#### [Try it]
Each line below must be reproduced exactly, though the pictures are to be dropped.

#### [The records]

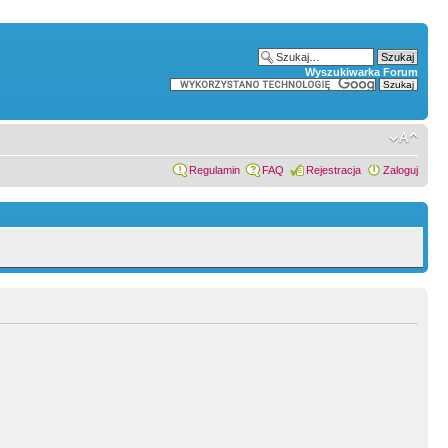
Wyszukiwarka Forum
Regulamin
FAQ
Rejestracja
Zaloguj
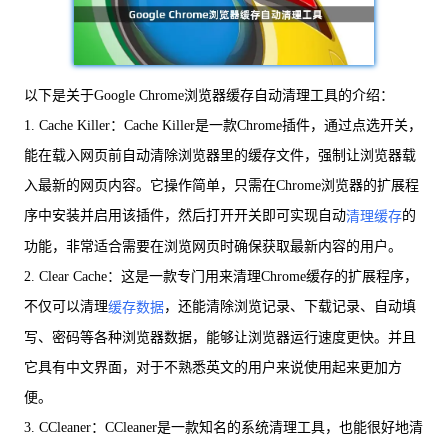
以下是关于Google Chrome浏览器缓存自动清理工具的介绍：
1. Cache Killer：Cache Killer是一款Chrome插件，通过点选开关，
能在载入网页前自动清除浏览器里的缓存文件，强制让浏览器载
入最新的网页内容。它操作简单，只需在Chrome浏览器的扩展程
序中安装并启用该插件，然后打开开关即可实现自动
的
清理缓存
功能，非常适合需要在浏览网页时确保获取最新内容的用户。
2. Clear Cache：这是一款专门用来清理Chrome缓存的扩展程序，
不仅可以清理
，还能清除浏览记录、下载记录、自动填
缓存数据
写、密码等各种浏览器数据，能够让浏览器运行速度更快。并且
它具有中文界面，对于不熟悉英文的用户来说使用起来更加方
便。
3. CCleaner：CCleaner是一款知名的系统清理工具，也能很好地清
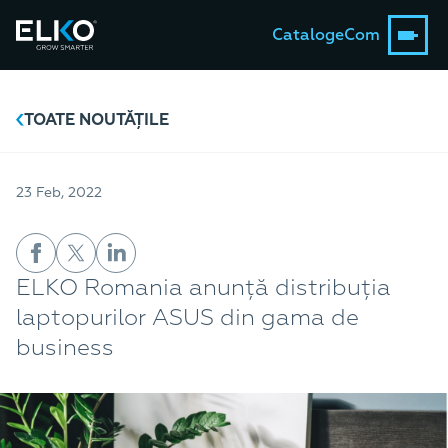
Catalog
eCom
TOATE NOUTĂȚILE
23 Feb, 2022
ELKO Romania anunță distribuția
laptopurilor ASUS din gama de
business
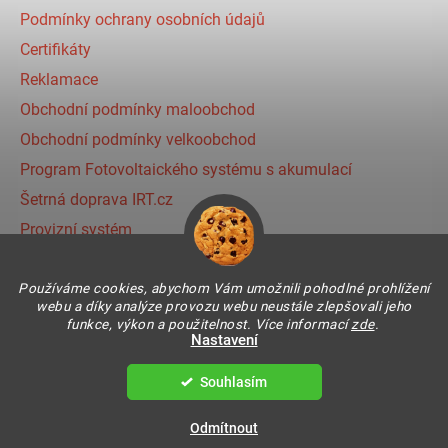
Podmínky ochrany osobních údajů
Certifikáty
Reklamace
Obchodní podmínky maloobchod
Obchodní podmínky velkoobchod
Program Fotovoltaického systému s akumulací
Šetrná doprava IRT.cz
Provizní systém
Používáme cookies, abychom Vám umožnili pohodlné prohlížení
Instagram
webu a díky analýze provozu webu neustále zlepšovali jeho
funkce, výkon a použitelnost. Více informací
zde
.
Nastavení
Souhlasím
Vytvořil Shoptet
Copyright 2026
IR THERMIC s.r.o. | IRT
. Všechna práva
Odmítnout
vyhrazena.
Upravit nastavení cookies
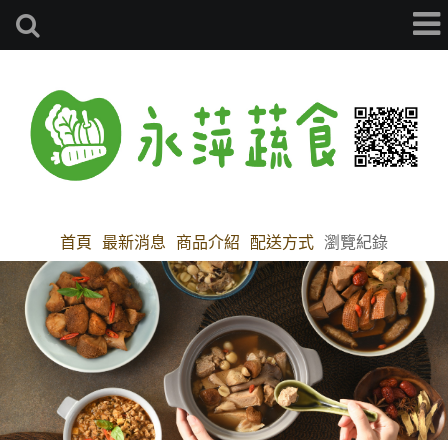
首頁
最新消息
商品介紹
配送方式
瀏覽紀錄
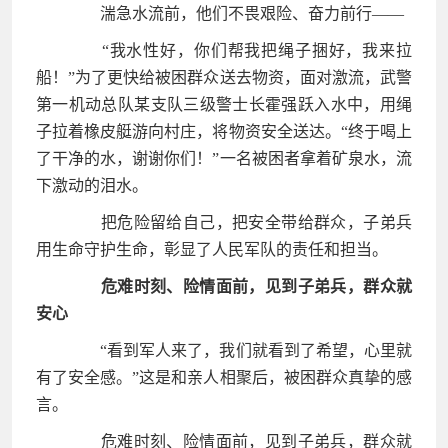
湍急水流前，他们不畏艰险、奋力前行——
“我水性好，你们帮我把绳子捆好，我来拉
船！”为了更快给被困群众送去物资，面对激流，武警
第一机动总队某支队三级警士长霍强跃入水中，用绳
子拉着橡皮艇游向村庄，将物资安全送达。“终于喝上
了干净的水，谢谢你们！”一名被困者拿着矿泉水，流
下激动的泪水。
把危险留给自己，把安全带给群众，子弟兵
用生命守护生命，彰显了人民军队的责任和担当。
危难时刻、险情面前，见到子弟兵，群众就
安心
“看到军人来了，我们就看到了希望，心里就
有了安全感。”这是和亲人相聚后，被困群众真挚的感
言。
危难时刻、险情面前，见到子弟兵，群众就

#### [Expected answer]
Wyszukiwarka Forum
Regulamin
FAQ
Rejestracja
Zaloguj
以下是关于Google Chrome浏览器缓存自动清理工具的介绍：
1. Cache Killer：Cache Killer是一款Chrome插件，通过点选开关，
能在载入网页前自动清除浏览器里的缓存文件，强制让浏览器载
入最新的网页内容。它操作简单，只需在Chrome浏览器的扩展程
序中安装并启用该插件，然后打开开关即可实现自动
的
清理缓存
功能，非常适合需要在浏览网页时确保获取最新内容的用户。
2. Clear Cache：这是一款专门用来清理Chrome缓存的扩展程序，
不仅可以清理
，还能清除浏览记录、下载记录、自动填
缓存数据
写、密码等各种浏览器数据，能够让浏览器运行速度更快。并且
它具有中文界面，对于不熟悉英文的用户来说使用起来更加方
便。
3. CCleaner：CCleaner是一款知名的系统清理工具，也能很好地清
Catalog
eCom
TOATE NOUTĂȚILE
23 Feb, 2022
ELKO Romania anunță distribuția
laptopurilor ASUS din gama de
business
Podmínky ochrany osobních údajů
Certifikáty
Reklamace
Obchodní podmínky maloobchod
Obchodní podmínky velkoobchod
Program Fotovoltaického systému s akumulací
Šetrná doprava IRT.cz
Provizní systém
Používáme cookies, abychom Vám umožnili pohodlné prohlížení
Instagram
webu a díky analýze provozu webu neustále zlepšovali jeho
funkce, výkon a použitelnost. Více informací
zde
.
Nastavení
Souhlasím
Vytvořil Shoptet
Copyright 2026
IR THERMIC s.r.o. | IRT
. Všechna práva
Odmítnout
vyhrazena.
Upravit nastavení cookies
首頁
最新消息
商品介紹
配送方式
瀏覽紀錄
湍急水流前，他们不畏艰险、奋力前行——
“我水性好，你们帮我把绳子捆好，我来拉
船！”为了更快给被困群众送去物资，面对激流，武警
第一机动总队某支队三级警士长霍强跃入水中，用绳
子拉着橡皮艇游向村庄，将物资安全送达。“终于喝上
了干净的水，谢谢你们！”一名被困者拿着矿泉水，流
下激动的泪水。
把危险留给自己，把安全带给群众，子弟兵
用生命守护生命，彰显了人民军队的责任和担当。
危难时刻、险情面前，见到子弟兵，群众就
安心
“看到军人来了，我们就看到了希望，心里就
有了安全感。”这是和亲人相聚后，被困群众真挚的感
言。
危难时刻、险情面前，见到子弟兵，群众就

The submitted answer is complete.